German telecoms company Deutsche Telekom plans to sell 51 percent of its tower business for €17.5 billion ($17.5 billion).
Canadian investment management company Brookfield and US private equity firm DigitalBridge will take a controlling stake in GD Towers, with Deutsche Telekom retaining 49 percent of the business.
Brookfield had originally planned to buy GD Towers in partnership with Spanish telecoms firm Cellnex, which had offered shares in its company as part of the package.
However, on Wednesday, July 13, Cellnex dramatically pulled out of the deal for reasons unknown.
Speculators then assumed that the sale would go to the rival bidder, a consortium led by KKR and also including Stonepeak and Global Infrastructure Partners.
But Brookfield Asset Management secured a last-minute surprise partnership with DigitalBridge, which ultimately won the deal.
Marc Ganzi, CEO of DigitalBridge, said: “The combination of Deutsche Telekom’s leading mobile network and market position, alongside one of the largest real asset managers in the world in Brookfield, combined with the digital infrastructure domain expertise of DigitalBridge, creates a team of unmatched capabilities to support GD Towers as it grows to meet the evolving network demands of enterprises and consumers across Europe.”
DigitalBridge has aggressively expanded its presence in the data center and telco space. Originally founded in 2005 in Texas, DataBank was acquired by Digital Bridge Holdings from private equity firm Avista Capital Partners in 2016. Colony Capital acquired Digital Bridge for $325 million in 2019, and took on the latter company’s name last year after fully pivoting to digital infrastructure. DataBank’s current portfolio consists of more than 65 data centers in more than 27 markets across the US, UK, and France.
2022 has seen DataBank acquire a data center it was previously leasing outside Denver, Colorado, and acquire four data centers in Houston, Texas, from CyrusOne for $670 million. It also announced the expansion of its Las Vegas, Irvine, and San Diego data centers. It recently bought a former manufacturing site in Atlanta it plans to turn into a 40MW data center. Last year DataBank went on an expansion spree after raising around $1 billion in secure notes across two raises, announcing plans to add more than 120,000 sq ft (11,000 sqm) and 15MW of capacity to existing locations across the US.
In May this year, DigitalBridge took Switch private in an $11 billion deal, following its previous acquisition of Vantage, Zayo, Cogeco Peer 1, and formed Scala Data Centers, among other moves.

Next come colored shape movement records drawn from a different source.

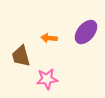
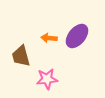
purple ellipse: moved 9 px left, 4 px down
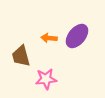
pink star: moved 1 px left
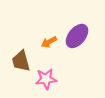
orange arrow: moved 4 px down; rotated 35 degrees counterclockwise
brown trapezoid: moved 5 px down
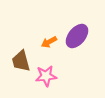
pink star: moved 3 px up
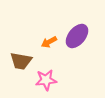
brown trapezoid: rotated 65 degrees counterclockwise
pink star: moved 4 px down
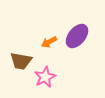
pink star: moved 1 px left, 3 px up; rotated 20 degrees counterclockwise
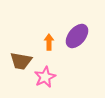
orange arrow: rotated 119 degrees clockwise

After raising $8.3 billion for its DigitalBridge Partners II fund, its second flagship investment fund, the company last month said that it wanted another $1bn for longer term bets.
We talk to Marc Ganzi about this acquisition strategy in the next issue of the DCD Magazine.
As for Deutsche Telekom, it plans to use the proceeds to pay off some of its mounting debt pile, which hit $141bn in 2020, as well as help it pay for a majority stake in T-Mobile US.
Tim Höttges, CEO of Deutsche Telekom, said: “We crystalize the value of our tower assets, thereby creating value for our shareholders.”